On 3/14/23 12:25, Michal Koutný wrote:
Hello.
On Tue, Mar 14, 2023 at 10:07:40AM +0000, Daniel Dao <dqminh@xxxxxxxxxxxxxx> wrote:
IMO this violated the principle of cpuset and can be confusing for end users.
I think I prefer Waiman's suggestion of allowing an implicit move to cpuset
when enabling cpuset with subtree_control but not explicit moves such as when
setting cpuset.cpus or writing the pids into cgroup.procs. It's easier to reason
about and make the failure mode more explicit.
What do you think ?
I think cpuset should top IO worker's affinity (like sched_setaffinity(2)).
Thus:
- modifying cpuset.cpus update task's affinity, for sure
- implicit migration (enabling cpuset) update task's affinity, effective nop
Note that since commit 7fd4da9c158 ("cgroup/cpuset: Optimize
cpuset_attach() on v2") in v6.2, implicit migration (enabling cpuset)

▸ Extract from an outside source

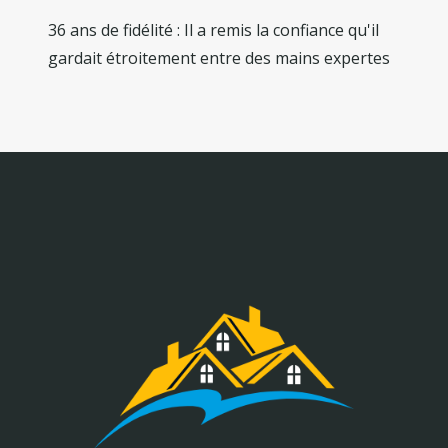
36 ans de fidélité : Il a remis la confiance qu'il
gardait étroitement entre des mains expertes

will not affect the cpu affinity of the process.
- explicit migration (meh) update task's affinity, ¯\_(ツ)_/¯
My understanding of PF_NO_SETAFFINITY is that's for kernel threads that
do work that's functionally needed on a given CPU and thus they cannot
be migrated [1]. As said previously for io_uring workers, affinity is
for performance only.
Hence, I'd also suggest on top of 01e68ce08a30 ("io_uring/io-wq: stop
setting PF_NO_SETAFFINITY on io-wq workers"):
--- a/io_uring/sqpoll.c
+++ b/io_uring/sqpoll.c
@@ -233,7 +233,6 @@ static int io_sq_thread(void *data)
set_cpus_allowed_ptr(current, cpumask_of(sqd->sq_cpu));
else
set_cpus_allowed_ptr(current, cpu_online_mask);
- current->flags |= PF_NO_SETAFFINITY;
mutex_lock(&sqd->lock);
while (1) {
Afterall, io_uring_setup(2) already mentions:
When cgroup setting cpuset.cpus changes (typically in container
environment), the bounded cpu set may be changed as well.
Using sched_setaffiinity(2) can be another alternative. Starting from
v6.2, cpu affinity set by sched_affiinity(2) will be more or less
maintained and constrained by the current cpuset even if the cpu list is
being changed as long as there is overlap between the two. The
intersection between cpu affinity set by sched_setaffinity(2) and the
effective_cpus in cpuset will be the effective cpu affinity of the task.
Cheers,
Longman